This new Wozzeck at Dutch National Opera is ugly, and disturbingly brilliant. Krzysztof Warlikowski’s staging distills the desperation of trying to scramble up from the lowest rung of society. Changing certain details of the plot, Warlikowski nevertheless stays true to the grimy realism of Georg Büchner’s play. Marc Albrecht conducts Berg’s score with the hyperreal clarity of a nightmare. On opening night, minor reservations about the overall strong cast were wiped out by the concerted impact of the performance, which slowly wrapped itself around one’s head like an encroaching migraine.
Warlikowski’s starting point is the real-life murderer who inspired Büchner’s play.
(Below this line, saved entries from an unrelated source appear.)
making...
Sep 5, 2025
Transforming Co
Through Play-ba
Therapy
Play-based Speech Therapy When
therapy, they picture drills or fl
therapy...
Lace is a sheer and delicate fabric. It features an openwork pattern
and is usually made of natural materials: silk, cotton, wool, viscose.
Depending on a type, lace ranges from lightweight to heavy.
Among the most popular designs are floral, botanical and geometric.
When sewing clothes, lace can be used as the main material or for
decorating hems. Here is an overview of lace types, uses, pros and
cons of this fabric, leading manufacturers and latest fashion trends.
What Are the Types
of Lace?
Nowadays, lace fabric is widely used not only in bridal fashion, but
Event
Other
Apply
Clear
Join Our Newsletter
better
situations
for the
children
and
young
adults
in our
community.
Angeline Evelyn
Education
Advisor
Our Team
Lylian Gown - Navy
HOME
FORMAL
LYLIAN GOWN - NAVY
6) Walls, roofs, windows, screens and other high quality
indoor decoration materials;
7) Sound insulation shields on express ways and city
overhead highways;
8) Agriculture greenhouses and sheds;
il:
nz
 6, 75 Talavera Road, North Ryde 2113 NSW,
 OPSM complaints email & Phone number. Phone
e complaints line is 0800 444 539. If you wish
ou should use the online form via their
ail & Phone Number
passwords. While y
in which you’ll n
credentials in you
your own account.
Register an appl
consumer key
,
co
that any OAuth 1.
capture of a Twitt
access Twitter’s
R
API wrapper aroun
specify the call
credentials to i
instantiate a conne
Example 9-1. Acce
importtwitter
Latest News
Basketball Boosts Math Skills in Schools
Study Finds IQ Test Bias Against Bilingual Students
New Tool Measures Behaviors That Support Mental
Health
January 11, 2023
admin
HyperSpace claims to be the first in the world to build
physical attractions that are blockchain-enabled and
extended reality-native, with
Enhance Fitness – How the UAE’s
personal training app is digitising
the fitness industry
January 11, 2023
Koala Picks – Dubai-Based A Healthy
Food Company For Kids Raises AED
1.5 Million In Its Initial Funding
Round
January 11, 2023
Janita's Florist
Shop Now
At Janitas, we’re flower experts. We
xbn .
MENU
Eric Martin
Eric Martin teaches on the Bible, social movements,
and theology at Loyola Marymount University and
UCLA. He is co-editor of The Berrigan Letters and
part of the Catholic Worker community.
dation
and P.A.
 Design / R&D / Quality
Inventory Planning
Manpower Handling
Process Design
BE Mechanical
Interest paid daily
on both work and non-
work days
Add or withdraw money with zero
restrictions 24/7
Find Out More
Johann Christian Woyzeck, wig-maker and soldier, was executed in Leipzig in 1824 for killing his mistress in a fit of jealous rage. A medical report described him as severely depressed and suffering from what we would now call paranoid schizophrenia, but still declared him fit to stand trial. Woyzeck’s messy life started with him losing his mother when he was eight and his father when he was thirteen. Between this blighted beginning and his mental illness, the operatic Wozzeck in this production, a hard-working man with tender paternal feelings, does not stand a chance of keeping afloat. Neither does his son, ostracised by his more socially acceptable peers, nor his girlfriend Marie, an addict and prostitute (not retired, as implied in the libretto). Warlikowski’s characters move in a hideous black space in front of a wall-wide slide. Wozzeck tries to scale it in vain. In the final scene, the chorus of children easily slides down it to taunt Marie’s orphaned child. Three giant walls descend to circumscribe certain scenes. Sundry pieces of furniture suggest specific locations such as a hair salon or a nightclub, but we are mostly in Wozzeck’s head.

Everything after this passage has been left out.